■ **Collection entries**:
───
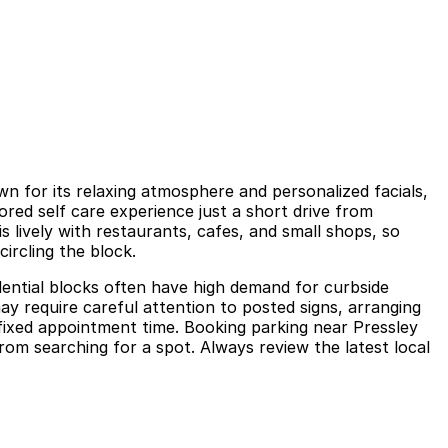
n for its relaxing atmosphere and personalized facials,
ored self care experience just a short drive from
lively with restaurants, cafes, and small shops, so
ircling the block.
dential blocks often have high demand for curbside
ay require careful attention to posted signs, arranging
 fixed appointment time. Booking parking near Pressley
rom searching for a spot. Always review the latest local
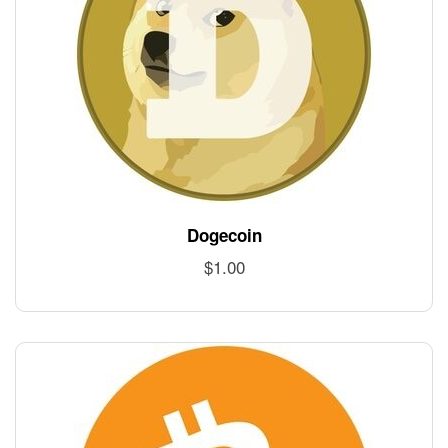
Dogecoin
$
1.00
───
Please repeat the records above exactly, leaving every picture out.

■ **Response**:
n for its relaxing atmosphere and personalized facials,
ored self care experience just a short drive from
lively with restaurants, cafes, and small shops, so
ircling the block.
dential blocks often have high demand for curbside
ay require careful attention to posted signs, arranging
 fixed appointment time. Booking parking near Pressley
rom searching for a spot. Always review the latest local
Dogecoin
$
1.00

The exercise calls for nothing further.